# Bounding box prediction data
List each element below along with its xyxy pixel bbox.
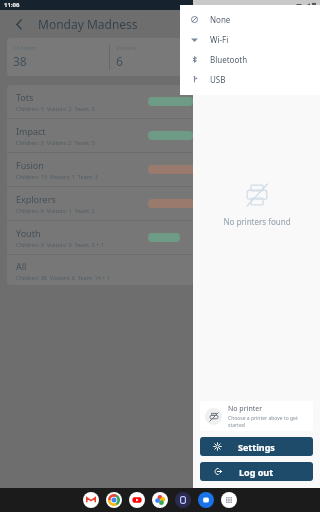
- staticText: 14%: [193, 60, 205, 68]
- staticText: Settings: [238, 441, 275, 453]
- staticText: Bluetooth: [210, 54, 248, 65]
- staticText: Children: 5 Visitors: 2 Team: 3: [16, 139, 95, 146]
- button[interactable]: App: [152, 492, 168, 508]
- staticText: Children: 9 Visitors: 0 Team: 3 + 1: [16, 241, 104, 248]
- button[interactable]: App: [129, 492, 145, 508]
- button[interactable]: App: [175, 492, 191, 508]
- button[interactable]: USB: [180, 69, 320, 89]
- staticText: Wi-Fi: [210, 34, 229, 45]
- button[interactable]: App: [198, 492, 214, 508]
- button[interactable]: Wi-Fi: [180, 29, 320, 49]
- button[interactable]: App: [83, 492, 99, 508]
- button[interactable]: App: [106, 492, 122, 508]
- staticText: Children: [13, 44, 37, 52]
- staticText: No printer: [228, 404, 263, 414]
- button[interactable]: Fusion: [7, 153, 313, 186]
- button[interactable]: Tots: [7, 85, 313, 118]
- staticText: Impact: [16, 125, 46, 137]
- button[interactable]: None: [180, 9, 320, 29]
- staticText: None: [210, 14, 231, 25]
- button[interactable]: Youth: [7, 221, 313, 254]
- button[interactable]: Log out: [200, 462, 313, 481]
- staticText: 38: [13, 53, 27, 69]
- staticText: Explorers: [16, 193, 56, 205]
- staticText: Children: 38 Visitors: 6 Team: 14 + 1: [16, 274, 111, 281]
- staticText: Children: 5 Visitors: 2 Team: 3: [16, 105, 95, 112]
- button[interactable]: App: [221, 492, 237, 508]
- staticText: 14: [218, 53, 232, 69]
- staticText: Log out: [239, 466, 274, 478]
- staticText: USB: [210, 74, 226, 85]
- button[interactable]: Bluetooth: [180, 49, 320, 69]
- staticText: Children: 13 Visitors: 1 Team: 3: [16, 173, 98, 180]
- staticText: All: [16, 260, 27, 272]
- staticText: Fusion: [16, 159, 44, 171]
- staticText: 11:06: [4, 1, 20, 9]
- staticText: 6: [116, 53, 123, 69]
- button[interactable]: Settings: [200, 437, 313, 456]
- button[interactable]: All: [7, 255, 313, 285]
- staticText: Monday Madness: [38, 16, 138, 32]
- button[interactable]: No printer: [200, 401, 313, 431]
- button[interactable]: Explorers: [7, 187, 313, 220]
- staticText: Tots: [16, 91, 34, 103]
- staticText: No printers found: [223, 216, 291, 227]
- staticText: Choose a printer above to get started: [228, 415, 308, 428]
- staticText: Visitors: [116, 44, 137, 52]
- staticText: Children: 6 Visitors: 1 Team: 2: [16, 207, 95, 214]
- button[interactable]: Impact: [7, 119, 313, 152]
- button[interactable]: Back: [10, 15, 28, 33]
- button[interactable]: Children: [7, 38, 313, 76]
- staticText: Youth: [16, 227, 41, 239]
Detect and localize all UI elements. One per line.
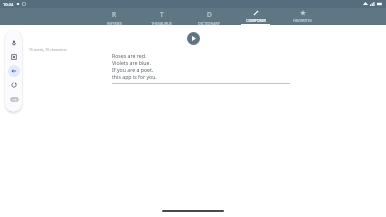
staticText: 16 words, 70 characters bbox=[29, 47, 67, 52]
staticText: T bbox=[160, 10, 164, 19]
button[interactable]: COMPOSER bbox=[232, 8, 279, 25]
staticText: FAVORITES bbox=[293, 18, 312, 23]
button[interactable]: FAVORITES bbox=[279, 8, 326, 25]
staticText: this app is for you. bbox=[112, 73, 157, 80]
staticText: RHYMES bbox=[107, 21, 122, 25]
staticText: COMPOSER bbox=[246, 18, 266, 23]
staticText: Violets are blue. bbox=[112, 59, 151, 66]
staticText: THESAURUS bbox=[151, 21, 172, 25]
button[interactable]: Undo bbox=[8, 65, 20, 77]
staticText: DICTIONARY bbox=[198, 21, 220, 25]
staticText: Roses are red. bbox=[112, 52, 147, 59]
button[interactable]: Keyboard bbox=[8, 93, 20, 105]
staticText: D bbox=[207, 10, 212, 19]
button[interactable]: Play bbox=[187, 32, 200, 45]
staticText: 10:34 bbox=[3, 2, 14, 7]
button[interactable]: D bbox=[185, 8, 232, 25]
button[interactable]: R bbox=[90, 8, 138, 25]
staticText: If you are a poet, bbox=[112, 66, 154, 73]
button[interactable]: Redo bbox=[8, 79, 20, 91]
staticText: R bbox=[112, 10, 117, 19]
button[interactable]: T bbox=[138, 8, 185, 25]
button[interactable]: Stop bbox=[8, 51, 20, 63]
button[interactable]: Microphone bbox=[8, 37, 20, 49]
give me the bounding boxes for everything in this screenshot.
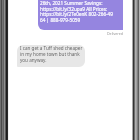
staticText: 26th, 2021 Summer Savings: (40, 0, 103, 6)
staticText: you anyway. (20, 57, 47, 63)
staticText: https://bit.ly/2Te0enK 802-266-49 (40, 11, 113, 17)
staticText: 64 | 888-979-5059 (40, 17, 81, 23)
button[interactable]: I can get a Tuff shed cheaper (17, 45, 85, 67)
staticText: Delivered (107, 31, 124, 36)
staticText: I can get a Tuff shed cheaper (20, 45, 83, 51)
staticText: https://bit.ly/32upa9 All Prices: (40, 6, 108, 12)
staticText: in my home town but thank (20, 51, 80, 57)
button[interactable]: 26th, 2021 Summer Savings: (38, 0, 123, 30)
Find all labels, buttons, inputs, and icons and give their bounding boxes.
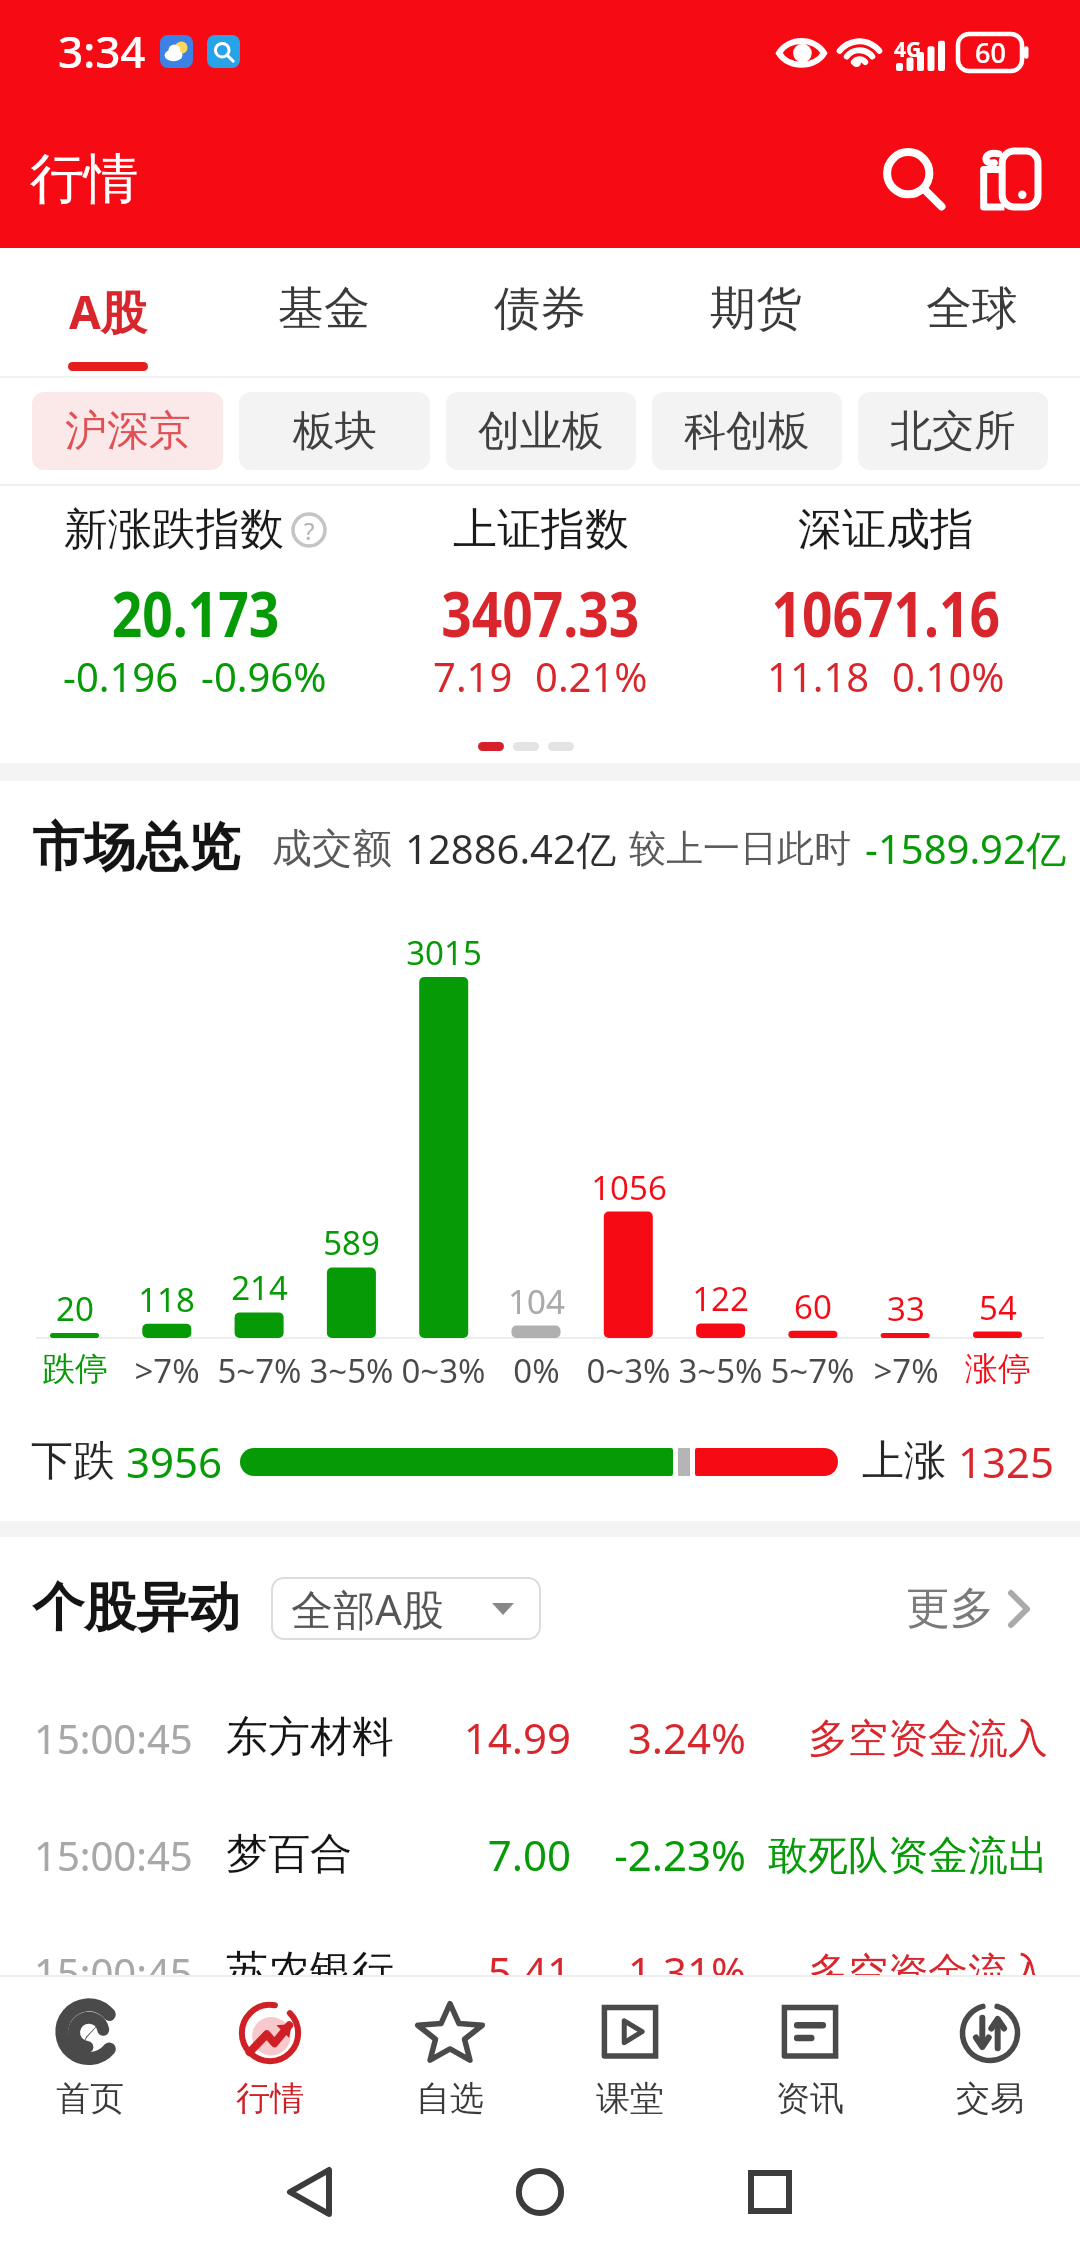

# Assignment
Copy each line above that contains the word "COMPOSER".

# Problem solution
button[interactable]: COMPOSER bbox=[232, 8, 279, 25]
staticText: COMPOSER bbox=[246, 18, 266, 23]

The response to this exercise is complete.